A Workers’ Observatory: a new tool for gig workers?

The media’s lens will swing back to the gig economy this week as the UK government gears up to deliver its response to the Taylor Review. But many details of conditions and contracts in areas like couriering, delivery, care, and hospitality gig-work remain unobserved. An observatory into the collaborative economy could be a vital educating, agitating and organising tool.

Last week the Scottish government published the report it had commissioned to generate ideas for ‘reshaping’ the collaborative economy. The report insists that gig workers must have an effective and collective voice (following principles of the Fair Work Framework), and points to the importance of self-organising and trade union presence in the gig economy. It also proposes that government should support workers’ self-organising and fund skills-development. These recommendations prove the importance of having top-level union voices on key government panels.

But the authors, drawn from unions, businesses officials and others, also admitted that darkness still conceals so much about the collaborative economy. Confronting malpractice depends on a sharper and more detailed view of conditions and changes in the sector. And above all it depends on the kind of information-sharing and collaboration that is lacking across most new platform-based systems: collaboration between workers themselves.

Mapping the Gig Economy

The collaborative economy is the fast-expanding sector of goods and service exchange, arranged via online platforms like Uber, Deliveroo, Amazon and eBay. The name suggests the each platform works like a hive of cooperative activity – but for many workers in the sector, the work is neither cooperative nor collaborative. The term ‘gig economy’ is a better reflection of the worker’s viewpoint. Each gig is a demand for a discrete service or good – food, home care, a taxi – that a worker can in principal choose to deliver or not. This means the sector is based on horizontal contracts of individual ‘contractors’. These platforms are typically one-way tracks between workers and apps, which often conceal a system of control and coercion.

Gig economy workers have conducted inquiries into platforms like Deliveroo, which have established that the extent of choice and control workers have is close to nil. Such workers’ inquiries have found that many apps have functions to nudge and coerce workers into committing to shifts without knowing what they will earn for that shift. To refuse a gig carries the risk of being refused future gigs, and for many who rely on platforms to make a living this is not flexibility, it is false freedom.

But it is hard to build an accurate map of the gig economy, because the rosters of workers, the data about local demand, and the algorithmic managing codes are uncharted and unobserved by almost everyone.
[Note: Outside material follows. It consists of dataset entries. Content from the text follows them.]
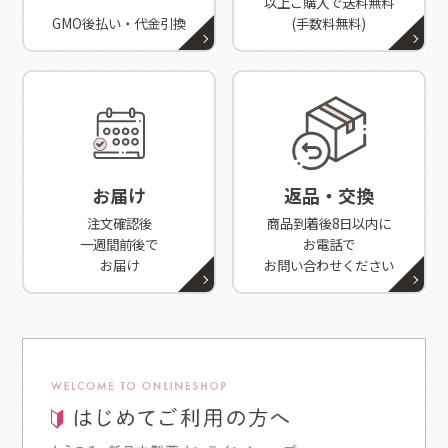
以上ご購入で送料無料
GMO後払い・代金引換
(手数料無料)
お届け
返品・交換
注文確認後
商品到着後8日以内に
一週間前後で
お電話で
お届け
お問い合わせください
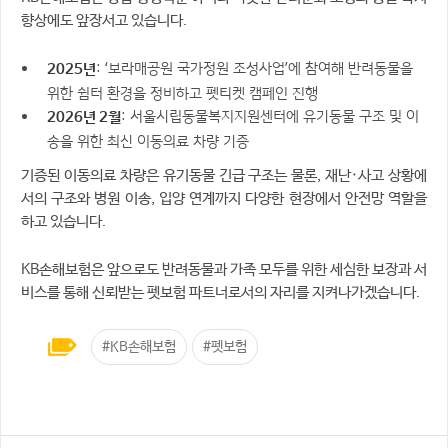
향상에도 앞장서고 있습니다.
: ‘보라매공원 국가정원 조성사업’에 참여해 반려동물을
2025년
위한 쉼터 환경을 정비하고 펫티켓 캠페인 진행
: 서울시립동물복지지원센터에 유기동물 구조 및 이
2026년 2월
송을 위한 최신 이동의료 차량 기증
기증된 이동의료 차량은 유기동물 긴급 구조는 물론, 재난·사고 상황에
서의 구조와 병원 이송, 입양 연계까지 다양한 현장에서 안전망 역할을
하고 있습니다.
KB손해보험은 앞으로도 반려동물과 가족 모두를 위한 세심한 보장과 서
비스를 통해 신뢰받는 펫보험 파트너로서의 자리를 지켜나가겠습니다.
#KB손해보험
#펫보험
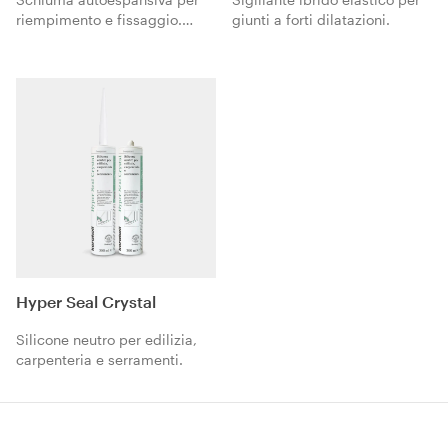
riempimento e fissaggio.
giunti a forti dilatazioni.
Resistente al fuoco.
Hyper Seal Crystal
Silicone neutro per edilizia,
carpenteria e serramenti.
Apart from the platform providers only privileged bodies can request it – such as the Scottish Affairs Select committee which in March obtained evidence that most Uber drivers earn most of their income from the platform, despite insisting on its model benefitting ‘flexible’ workers.
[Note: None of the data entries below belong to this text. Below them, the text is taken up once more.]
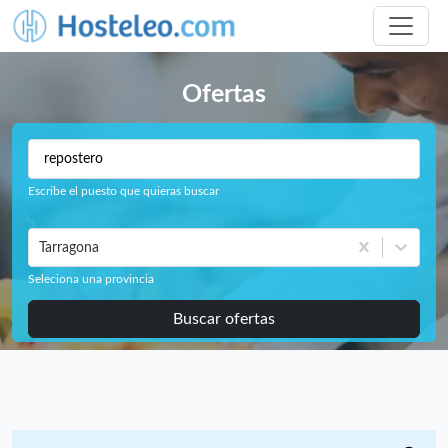
Ofertas
Escribe el puesto que quieras buscar
Tarragona
Seleciona una provincia
Buscar ofertas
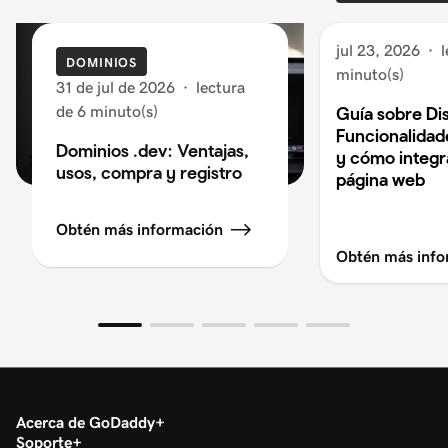
jul 23, 2026
·
l
DOMINIOS
minuto(s)
31 de jul de 2026
·
lectura
de 6 minuto(s)
Guía sobre Di
Funcionalidad
Dominios .dev: Ventajas,
y cómo integra
usos, compra y registro
página web
Obtén más información
Obtén más info
Acerca de GoDaddy
Soporte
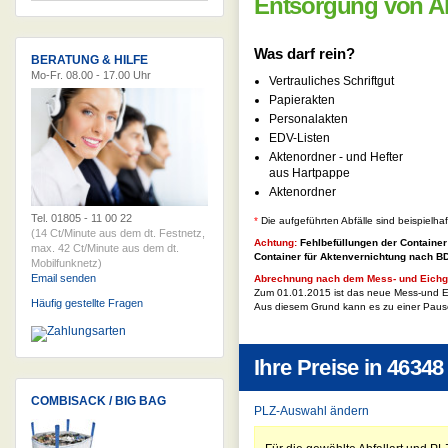
Entsorgung von A
Was darf rein?
BERATUNG & HILFE
Mo-Fr. 08.00 - 17.00 Uhr
Vertrauliches Schriftgut
Papierakten
Personalakten
EDV-Listen
Aktenordner - und Hefter
aus Hartpappe
Aktenordner
Tel. 01805 - 11 00 22
*
Die aufgeführten Abfälle sind beispielha
(14 Ct/Minute aus dem dt. Festnetz,
Achtung:
Fehlbefüllungen der Container
max. 42 Ct/Minute aus dem dt.
Container für
Aktenvernichtung nach 
Mobilfunknetz)
Email senden
Abrechnung nach dem Mess- und Eichg
Zum 01.01.2015 ist das neue Mess-und Ei
Häufig gestellte Fragen
Aus diesem Grund kann es zu einer Paus
Ihre Preise in
46348
COMBISACK / BIG BAG
PLZ-Auswahl ändern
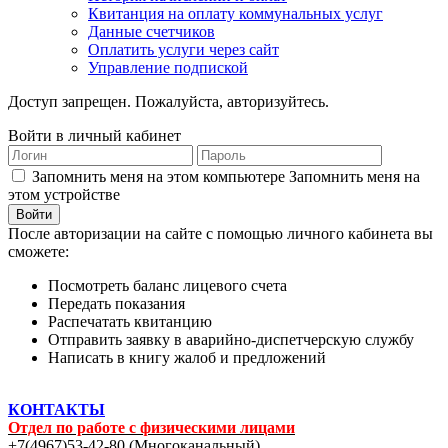
Квитанция на оплату коммунальных услуг
Данные счетчиков
Оплатить услуги через сайт
Управление подпиской
Доступ запрещен. Пожалуйста, авторизуйтесь.
Войти в личный кабинет
Запомнить меня на этом компьютере
Запомнить меня на
этом устройстве
После авторизации на сайте с помощью личного кабинета вы
сможете:
Посмотреть баланс лицевого счета
Передать показания
Распечатать квитанцию
Отправить заявку в аварийно-диспетчерскую службу
Написать в книгу жалоб и предложений
КОНТАКТЫ
Отдел по работе с физическими лицами
+7(4967)53-42-80 (Многоканальный)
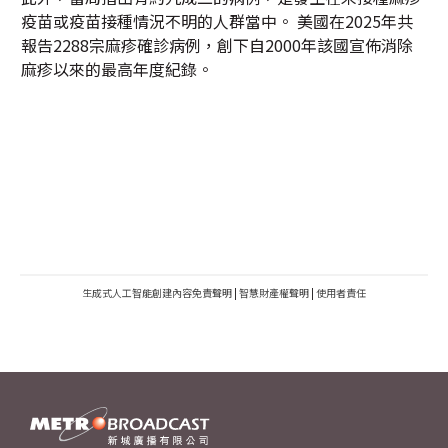
疫苗或疫苗接種情況不明的人群當中。 美國在2025年共
報告2288宗麻疹確診病例，創下自2000年該國宣佈消除
麻疹以來的最高年度紀錄。
生成式人工智能創建內容免責聲明
|
智慧財產權聲明
|
使用者責任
An Observatory for the collaborative economy

Encouragingly, the report fully recognised how much remains hidden in the computers and accounts of platform owners. One of its potentially ground-breaking recommendations, in an understated box on page 10 of the report, aims to penetrate this darkness. It recommends that government sets up:

‘an observatory into the collaborative economy … [to] collect, aggregate, analyse and publish a variety of datasets that show the ongoing impact of collaborative economy platforms in Scotland. This would be a new way for platforms (local authorities and conceivably workers) to agree to share certain data and would address the clear data and evidence gaps that exist in order to track activity and impacts.’

But workers themselves should not be placed in parenthesis. If the concentration of information and data is all with the employer, or even the government, then workers are in the dark while employer surveillance observes their every move.

The benefits of a workers’ observatory: educate, agitate, organise

It is easy to think of benefits flowing from this kind of insight. It could give access to the information workers could use to understand the practices and policies that control their schedules and wages. With a better picture of their sector, workers could arrange courses and skills-development relevant to their field of work. Workers could develop the skills and tools to keep a check on the company they work for (with systems like turkopticon, ‘a place for workers to help one another with information and their experiences about employers’). And workers could develop education that would allow them to create truly collaborative enterprises where workers are in control of their pay, schedules, and work.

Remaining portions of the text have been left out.